The current buffer implementation offers 3 buffer strategies:

  • No buffers: The driver is moving data directly to/from the requester (via far mem-move), i.e. ktcp.
  • Static buffers: The number of send and receive buffers specified in the NET_OBUFCNT and NET_IBUFCNT defines are allocated statically at compile time. The BUFCNT numbers may be 0, in which case the driver will run as if NO_BUFS was set (except the extra code is compiled in).
  • Heap allocation: Buffer space is allocated from the kernel heap, which is slightly different from static allocation in that memory is allocated only if the network is running. Memory consumption will be slightly higher because of the headers in the heap allocation.

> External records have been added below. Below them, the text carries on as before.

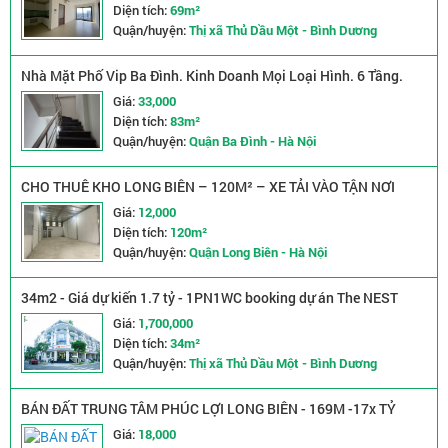
Diện tích:
69m²
Quận/huyện:
Thị xã Thủ Dầu Một - Bình Dương
Nhà Mặt Phố Vip Ba Đình. Kinh Doanh Mọi Loại Hình. 6 Tầng.
diện tích 83m2. Mặt tiền 5m. Giá 33,5 tỷ
Giá:
33,000
Diện tích:
83m²
Quận/huyện:
Quận Ba Đình - Hà Nội
CHO THUÊ KHO LONG BIÊN – 120M² – XE TẢI VÀO TẬN NƠI
Giá:
12,000
Diện tích:
120m²
Quận/huyện:
Quận Long Biên - Hà Nội
34m2 - Giá dự kiến 1.7 tỷ - 1PN1WC booking dự án The NEST
Midori Park
Giá:
1,700,000
Diện tích:
34m²
Quận/huyện:
Thị xã Thủ Dầu Một - Bình Dương
BÁN ĐẤT TRUNG TÂM PHÚC LỢI LONG BIÊN - 169M -17x TỶ
(thương lượng)
Giá:
18,000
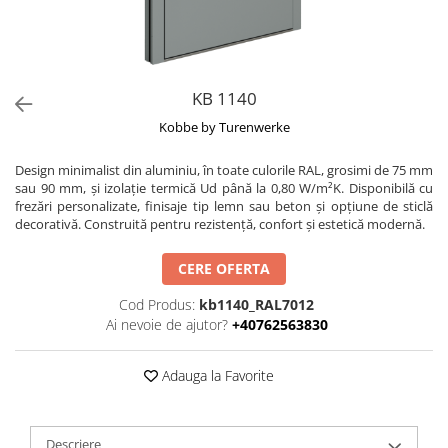
KB 1140
Kobbe by Turenwerke
Design minimalist din aluminiu, în toate culorile RAL, grosimi de 75 mm
sau 90 mm, și izolație termică Ud până la 0,80 W/m²K. Disponibilă cu
frezări personalizate, finisaje tip lemn sau beton și opțiune de sticlă
decorativă. Construită pentru rezistență, confort și estetică modernă.
CERE OFERTA
Cod Produs:
kb1140_RAL7012
Ai nevoie de ajutor?
+40762563830
Adauga la Favorite
Descriere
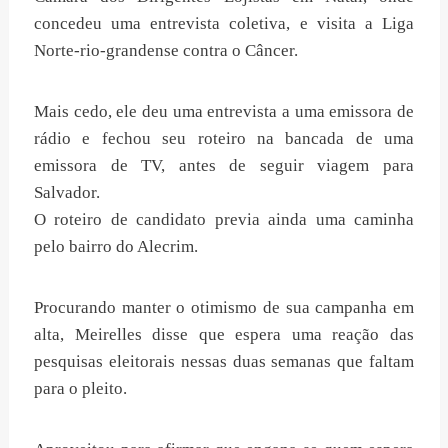
concedeu uma entrevista coletiva, e visita a Liga
Norte-rio-grandense contra o Câncer.
Mais cedo, ele deu uma entrevista a uma emissora de
rádio e fechou seu roteiro na bancada de uma
emissora de TV, antes de seguir viagem para
Salvador.
O roteiro de candidato previa ainda uma caminha
pelo bairro do Alecrim.
Procurando manter o otimismo de sua campanha em
alta, Meirelles disse que espera uma reação das
pesquisas eleitorais nessas duas semanas que faltam
para o pleito.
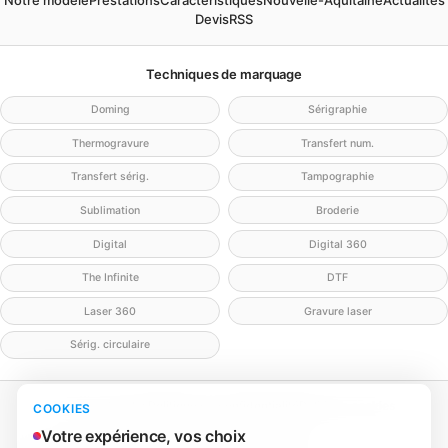
Notre modèle
Prestations
Caractéristiques
Nouvelle-Aquitaine
Actualités
Devis
RSS
Techniques de marquage
Doming
Sérigraphie
Thermogravure
Transfert num.
Transfert sérig.
Tampographie
Sublimation
Broderie
Digital
Digital 360
The Infinite
DTF
Laser 360
Gravure laser
Sérig. circulaire
Mentions légales
Politique de confidentialité
Politique cookies
COOKIES
Gérer mes cookies
Contact
Votre expérience, vos choix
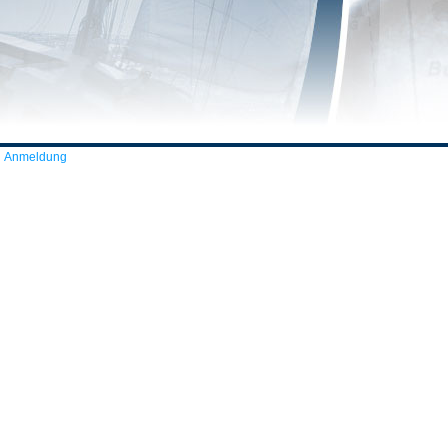
Anmeldung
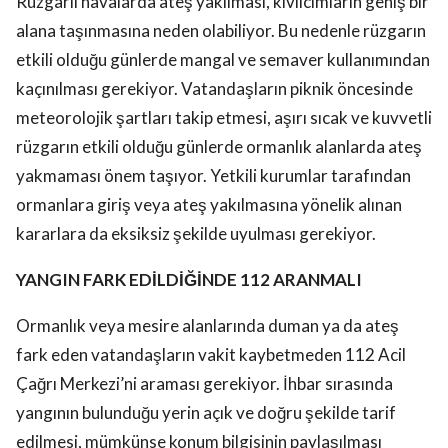
Rüzgarlı havalarda ateş yakılması, kıvılcımların geniş bir
alana taşınmasına neden olabiliyor. Bu nedenle rüzgarın
etkili olduğu günlerde mangal ve semaver kullanımından
kaçınılması gerekiyor. Vatandaşların piknik öncesinde
meteorolojik şartları takip etmesi, aşırı sıcak ve kuvvetli
rüzgarın etkili olduğu günlerde ormanlık alanlarda ateş
yakmaması önem taşıyor. Yetkili kurumlar tarafından
ormanlara giriş veya ateş yakılmasına yönelik alınan
kararlara da eksiksiz şekilde uyulması gerekiyor.
YANGIN FARK EDİLDİĞİNDE 112 ARANMALI
Ormanlık veya mesire alanlarında duman ya da ateş
fark eden vatandaşların vakit kaybetmeden 112 Acil
Çağrı Merkezi’ni araması gerekiyor. İhbar sırasında
yangının bulunduğu yerin açık ve doğru şekilde tarif
edilmesi, mümkünse konum bilgisinin paylaşılması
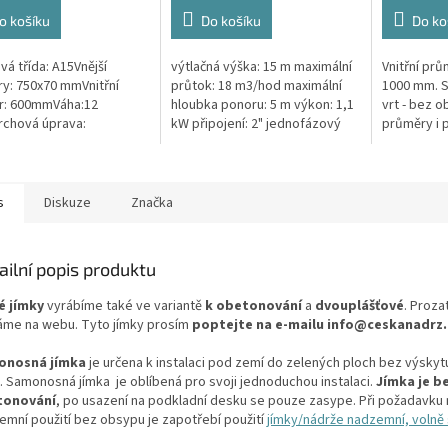
5,0
4,3
z
z
o košíku
Do košíku
Do ko
5
5
ček.
hvězdiček.
hvězdiček.
vá třída: A15Vnější
výtlačná výška: 15 m maximální
Vnitřní pr
y: 750x70 mmVnitřní
průtok: 18 m3/hod maximální
1000 mm. 
r: 600mmVáha:12
hloubka ponoru: 5 m výkon: 1,1
vrt - bez o
chová úprava:
kW připojení: 2" jednofázový
průměry i 
kluzBarva: černá / černo-
motor 50 Hz kabel 10 m
pažení vrtu,
teriál: PEPoklop je
hmotnost 24 kg
požadované
n 2 šrouby pro...
s
Diskuze
Značka
ailní popis produktu
é jímky
vyrábíme také ve variantě
k obetonování
a
dvouplášťové
. Proza
me na webu. Tyto jímky prosím
poptejte na e-mailu info@ceskanadrz.
onosná jímka
je určena k instalaci pod zemí do zelených ploch bez výskyt
. Samonosná jímka je oblíbená pro svoji jednoduchou instalaci.
Jímka je b
tonování
, po usazení na podkladní desku se pouze zasype. Při požadavku 
emní použití bez obsypu je zapotřebí použití
jímky/nádrže nadzemní, volně s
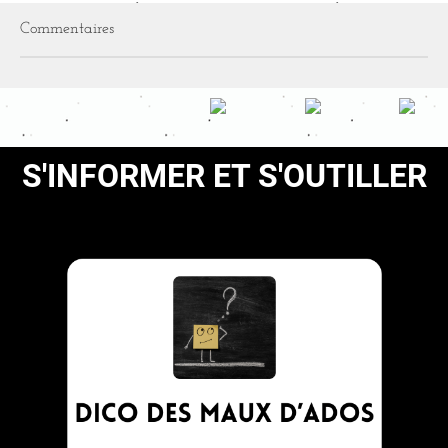
Commentaires
S'INFORMER ET S'OUTILLER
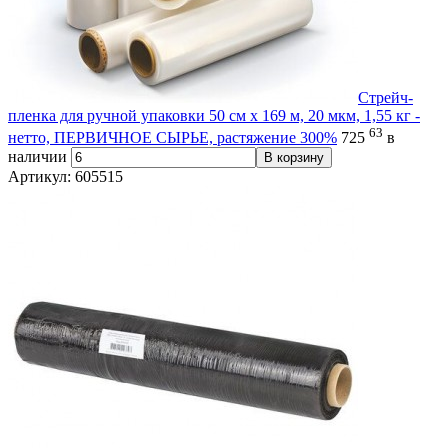
Стрейч-
пленка для ручной упаковки 50 см х 169 м, 20 мкм, 1,55 кг -
63
нетто, ПЕРВИЧНОЕ СЫРЬЕ, растяжение 300%
725
в
наличии
В корзину
Артикул: 605515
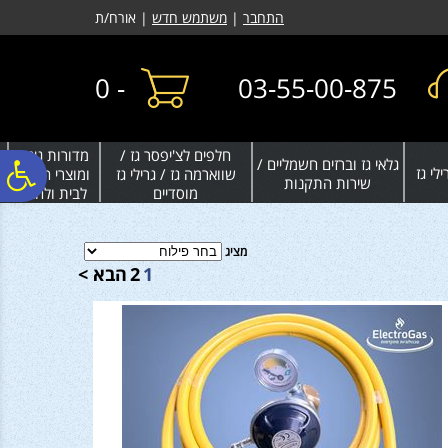
לתפריט
לתוכן
לתפריט
התחבר
|
משתמש חדש
| אורח/ת
אתר
המרכזי
נגישות
0
-
03-55-00-875
חלפים לצ'יפסר גז /
מדורות גינה
גלאי גז וברזים חשמליים /
פ
לי גז
שווארמה גז / גרילי גז
ומוצרי חימום
שירות התקנות
מוסדיים
לבית ולחצר
סר
מציג
1
2
הבא >
נג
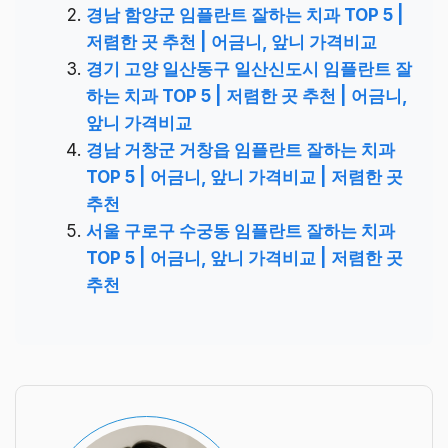
경남 함양군 임플란트 잘하는 치과 TOP 5 |
저렴한 곳 추천 | 어금니, 앞니 가격비교
경기 고양 일산동구 일산신도시 임플란트 잘
하는 치과 TOP 5 | 저렴한 곳 추천 | 어금니,
앞니 가격비교
경남 거창군 거창읍 임플란트 잘하는 치과
TOP 5 | 어금니, 앞니 가격비교 | 저렴한 곳
추천
서울 구로구 수궁동 임플란트 잘하는 치과
TOP 5 | 어금니, 앞니 가격비교 | 저렴한 곳
추천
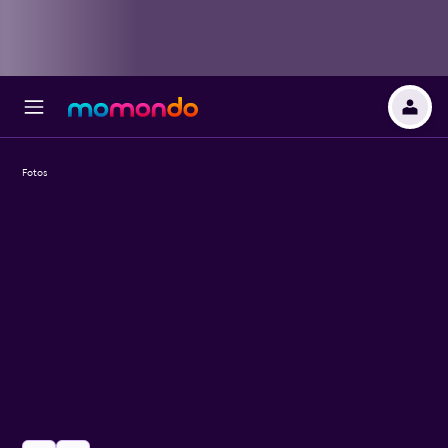
Fotos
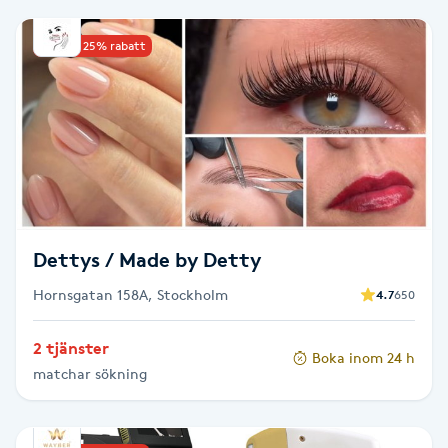
Babylights
Upp till 25% rabatt
Balayage
Bambumassage
Barber
Dettys / Made by Detty
Barnklippning
Hornsgatan 158A, Stockholm
4.7
650
BIAB
2 tjänster
Boka inom 24 h
Blowout
matchar sökning
Bottenfärg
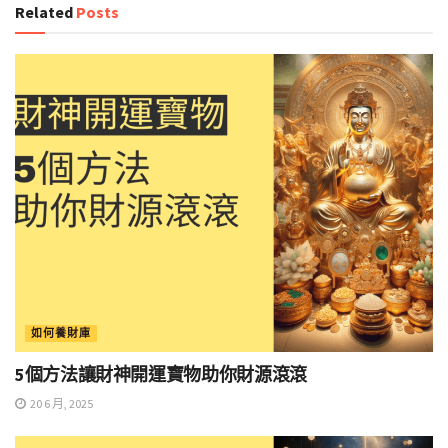
Related
Posts
如何養財庫
5個方法讓財神開運寶物助你財源滾滾
20 6 月, 2025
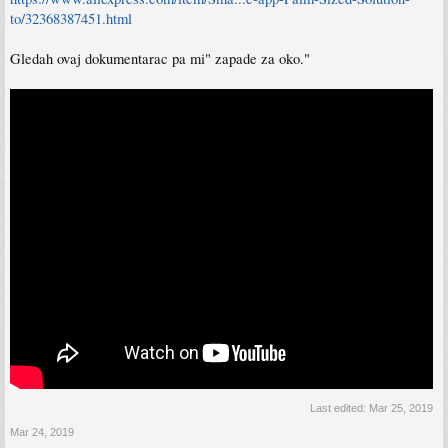
to/32368387451.html
Gledah ovaj dokumentarac pa mi" zapade za oko."
Last edited:
Mar 25, 2019
Mar 24, 2019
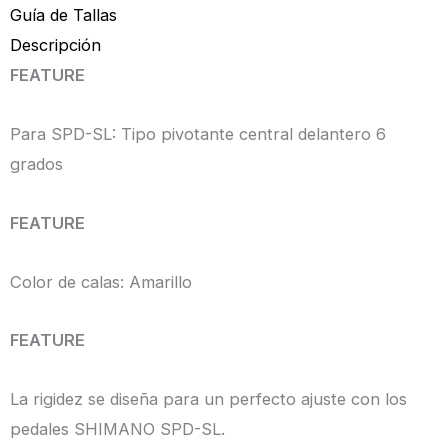
Guía de Tallas
Descripción
FEATURE
Para SPD-SL: Tipo pivotante central delantero 6
grados
FEATURE
Color de calas: Amarillo
FEATURE
La rigidez se diseña para un perfecto ajuste con los
pedales SHIMANO SPD-SL.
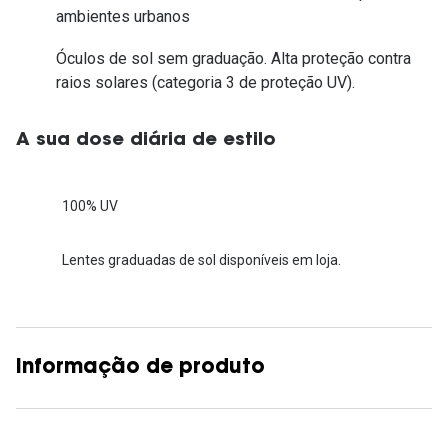
ambientes urbanos
Óculos de sol sem graduação. Alta proteção contra
raios solares (categoria 3 de proteção UV).
A sua dose diária de estilo
100% UV
Lentes graduadas de sol disponíveis em loja.
Informação de produto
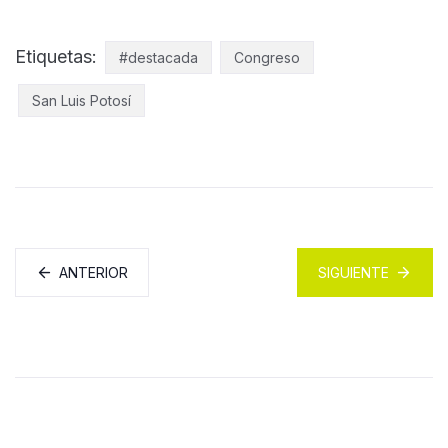
Etiquetas:
#destacada
Congreso
San Luis Potosí
ANTERIOR
SIGUIENTE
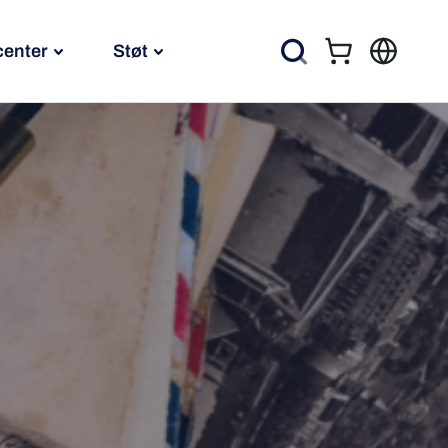
center
Støt
Kurv
Søg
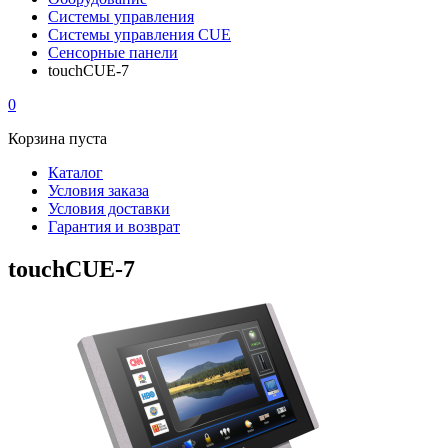
Системы управления
Системы управления CUE
Сенсорные панели
touchCUE-7
0
Корзина пуста
Каталог
Условия заказа
Условия доставки
Гарантия и возврат
touchCUE-7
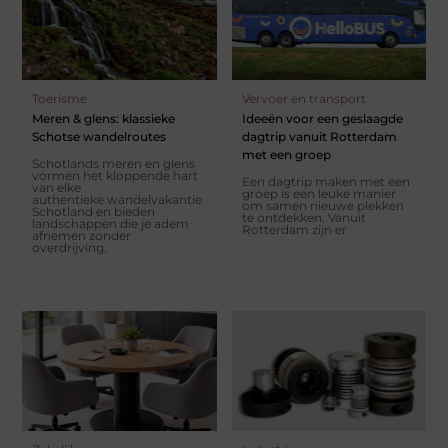
Toerisme
Vervoer en transport
Meren & glens: klassieke
Ideeën voor een geslaagde
Schotse wandelroutes
dagtrip vanuit Rotterdam
met een groep
Schotlands meren en glens
vormen het kloppende hart
Een dagtrip maken met een
van elke
groep is een leuke manier
authentieke wandelvakantie
om samen nieuwe plekken
Schotland en bieden
te ontdekken. Vanuit
landschappen die je adem
Rotterdam zijn er
afnemen zonder
overdrijving.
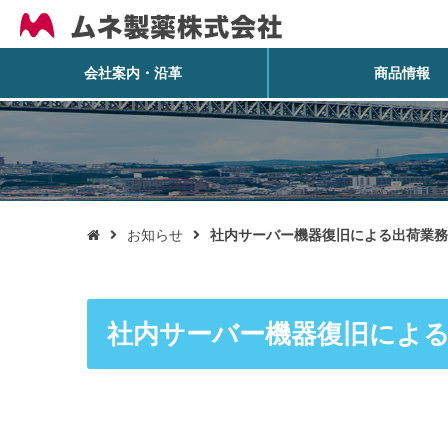
会社案内・沿革
商品情報
お知らせ
社内サーバー機器復旧による出荷業務

社内サーバー機器復旧によ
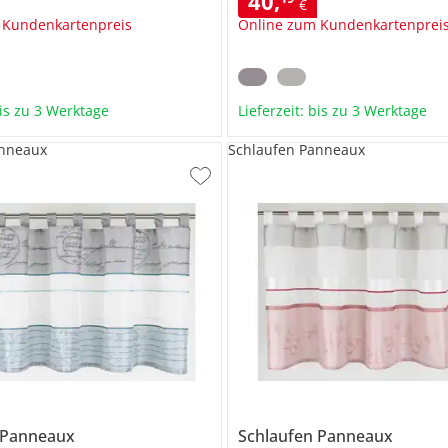
40
,
€
 Kundenkartenpreis
Online zum Kundenkartenprei
bis zu 3 Werktage
Lieferzeit: bis zu 3 Werktage
anneaux
Schlaufen Panneaux
 Panneaux
Schlaufen Panneaux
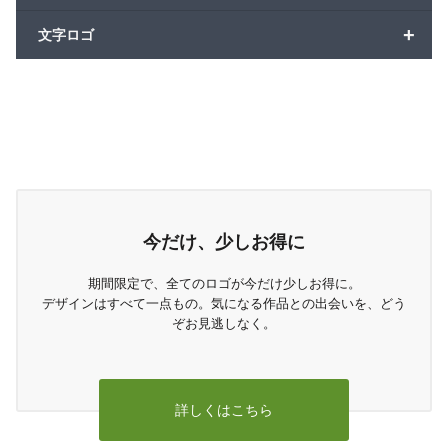
+
文字ロゴ
今だけ、少しお得に
期間限定で、全てのロゴが今だけ少しお得に。
デザインはすべて一点もの。気になる作品との出会いを、どう
ぞお見逃しなく。
詳しくはこちら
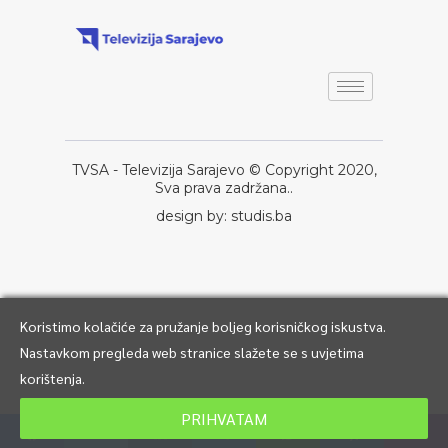
TVSA - Televizija Sarajevo © Copyright 2020,
Sva prava zadržana..
design by: studis.ba
Koristimo kolačiće za pružanje boljeg korisničkog iskustva.
Nastavkom pregleda web stranice slažete se s uvjetima
korištenja.
PRIHVATAM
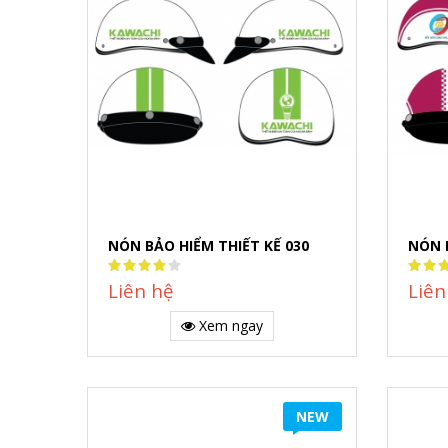
NÓN BẢO HIỂM THIẾT KẾ 030
NÓN 
Rating:
Rating
80%
80%
Liên hệ
Liên
Xem ngay
NEW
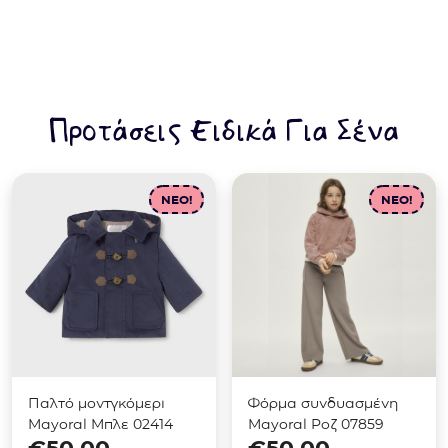
Προτάσεις Ειδικά Για Σένα
NEO!
NEO!
Παλτό μοντγκόμερι
Φόρμα συνδυασμένη
Mayoral Μπλε 02414
Mayoral Ροζ 07859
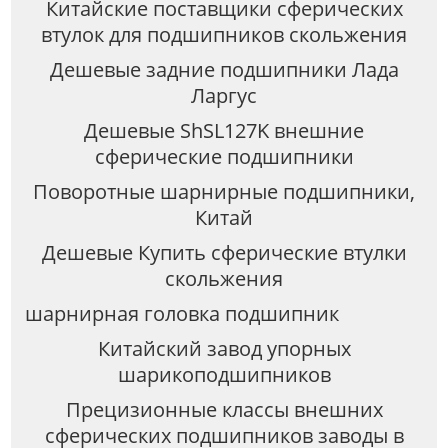
Китайские поставщики сферических
втулок для подшипников скольжения
Дешевые задние подшипники Лада
Ларгус
Дешевые ShSL127K внешние
сферические подшипники
Поворотные шарнирные подшипники,
Китай
Дешевые Купить сферические втулки
скольжения
шарнирная головка подшипник
Китайский завод упорных
шарикоподшипников
Прецизионные классы внешних
сферических подшипников заводы в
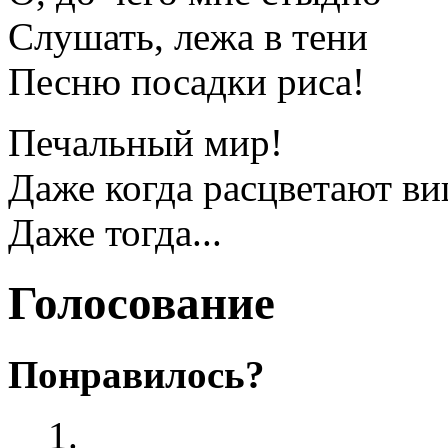
Слушать, лежа в тени
Песню посадки риса!
Печальный мир!
Даже когда расцветают ви
Даже тогда...
Голосование
Понравилось?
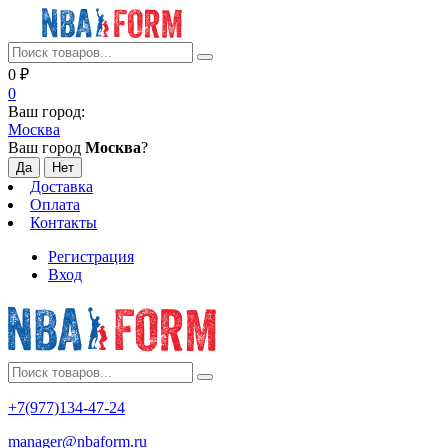
0
₽
0
Ваш город:
Москва
Ваш город
Москва
?
Доставка
Оплата
Контакты
Регистрация
Вход
+7(977)134-47-24
manager@nbaform.ru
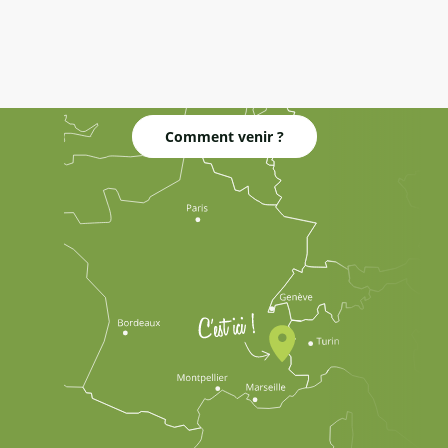
Comment venir ?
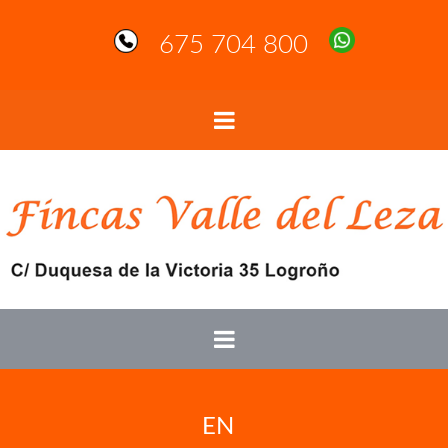
675 704 800
EN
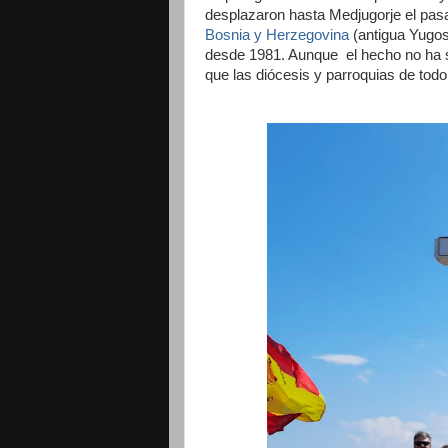
desplazaron hasta Medjugorje el pasa
Bosnia y Herzegovina
(antigua Yugos
desde 1981. Aunque el hecho no ha si
que las diócesis y parroquias de tod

When HEAP allocation is used, the # of buffers may be set in /bootopts via the 'netbufs=' directive. 'netbufs=2,1' means 2 receive buffers, 1 transmit buffer. The kernel will not do sanity checking on the netbufs= numbers, it's entirely possible to make the system unbootable by requesting too many buffers. 2,1 or 2,2 are reasonable choices for regular usage. Again, zero is a valid selection and will turn off buffers entirely. When using heap allocation, a header strucure per buffer is also allocated from the heap, 6 bytes per buffer.

AGAIN: zero buffers is always a valid choice - which complicates the driver somewhat but makes benchmarking much more convenient.